WHAT YOU SHOULD DO =
The copy must run from the first line of the entries below through the line containing "Повернення товару впродовж", restated word for word, with pictures left out.

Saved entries
......
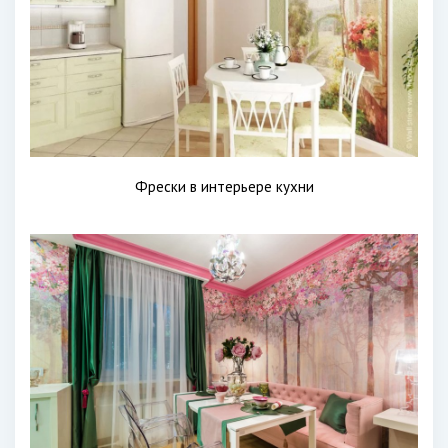
Фрески в интерьере кухни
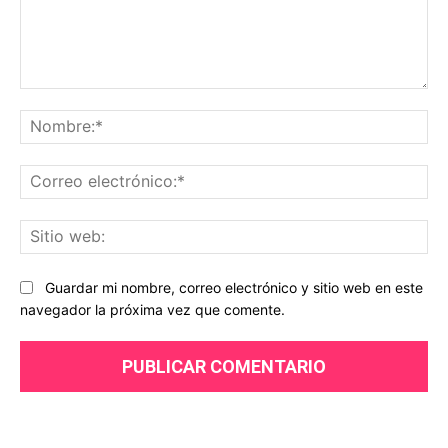
Comentario:
No
Co
ele
Sit
we
Guardar mi nombre, correo electrónico y sitio web en este
navegador la próxima vez que comente.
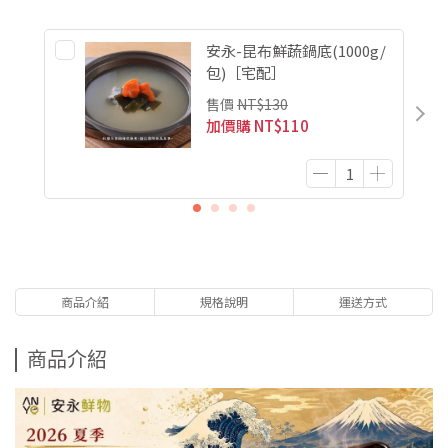
安永-昆布鮮蔬鍋底(1000g/
包)［宅配］
售價
NT$130
加價購
NT$110
商品介紹
規格說明
運送方式
商品介紹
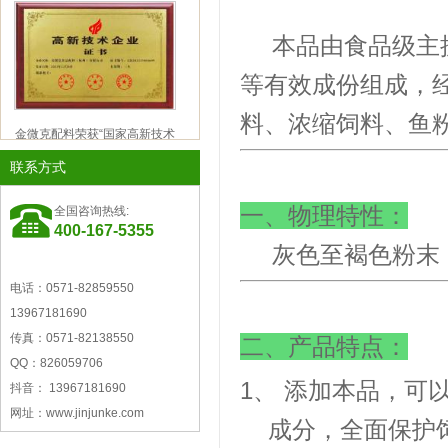
奶，果奶，风味奶饮料，肉制品护色，肉
本品由食品级主
等有效成份组成，
腐，肉制品甜味 肉制品漂白
料、浓缩饲料、鱼
金微克配料荣获“国家高新技术
企业”称号
联系方式
一、物理特性：
全国咨询热线:
400-167-5355
灰色至褐色粉末
电话：0571-82859550
浙江省创新型企业称号
13967181690
传真：0571-82138550
二、产品特点：
QQ：826059706
1、 添加本品，
抖音： 13967181690
网址：www.jinjunke.com
成分，全面保护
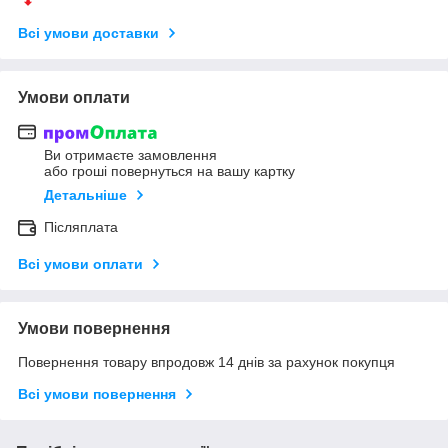
Всі умови доставки
Умови оплати
Ви отримаєте замовлення
або гроші повернуться на вашу картку
Детальніше
Післяплата
Всі умови оплати
Умови повернення
Повернення товару впродовж 14 днів за рахунок покупця
Всі умови повернення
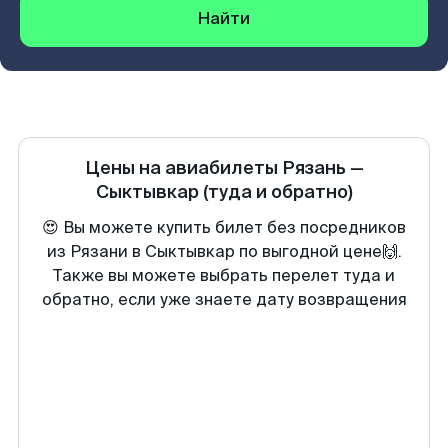
Найти
Цены на авиабилеты
Рязань
—
Сыктывкар
(туда и обратно)
😍 Вы можете купить билет без посредников
из Рязани в Сыктывкар по выгодной цене🙌.
Также вы можете выбрать перелет туда и
обратно, если уже знаете дату возвращения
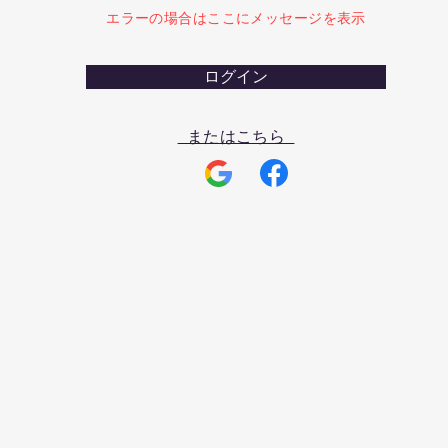
エラーの場合はここにメッセージを表示
ログイン
またはこちら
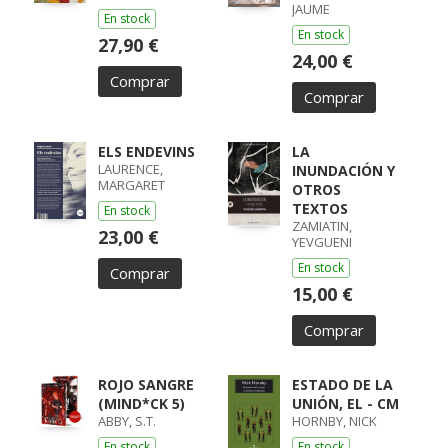
JAUME
En stock
En stock
27,90 €
24,00 €
Comprar
Comprar
ELS ENDEVINS
LA
LAURENCE,
INUNDACIÓN Y
MARGARET
OTROS
TEXTOS
En stock
ZAMIATIN,
23,00 €
YEVGUENI
En stock
Comprar
15,00 €
Comprar
ROJO SANGRE
ESTADO DE LA
(MIND*CK 5)
UNIÓN, EL - CM
ABBY, S.T.
HORNBY, NICK
En stock
En stock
......
RESULT OF THIS EXERCISE =
Фрески в интерьере кухни
Comentario:
No
Co
ele
Sit
we
Guardar mi nombre, correo electrónico y sitio web en este
navegador la próxima vez que comente.
安永-昆布鮮蔬鍋底(1000g/
包)［宅配］
售價
NT$130
加價購
NT$110
商品介紹
規格說明
運送方式
商品介紹
奶，果奶，风味奶饮料，肉制品护色，肉
本品由食品级主
等有效成份组成，
腐，肉制品甜味 肉制品漂白
料、浓缩饲料、鱼
金微克配料荣获“国家高新技术
企业”称号
联系方式
一、物理特性：
全国咨询热线:
400-167-5355
灰色至褐色粉末
电话：0571-82859550
浙江省创新型企业称号
13967181690
传真：0571-82138550
二、产品特点：
QQ：826059706
1、 添加本品，
抖音： 13967181690
网址：www.jinjunke.com
成分，全面保护
Всі умови доставки
Умови оплати
Ви отримаєте замовлення
або гроші повернуться на вашу картку
Детальніше
Післяплата
Всі умови оплати
Умови повернення
Повернення товару впродовж 14 днів за рахунок покупця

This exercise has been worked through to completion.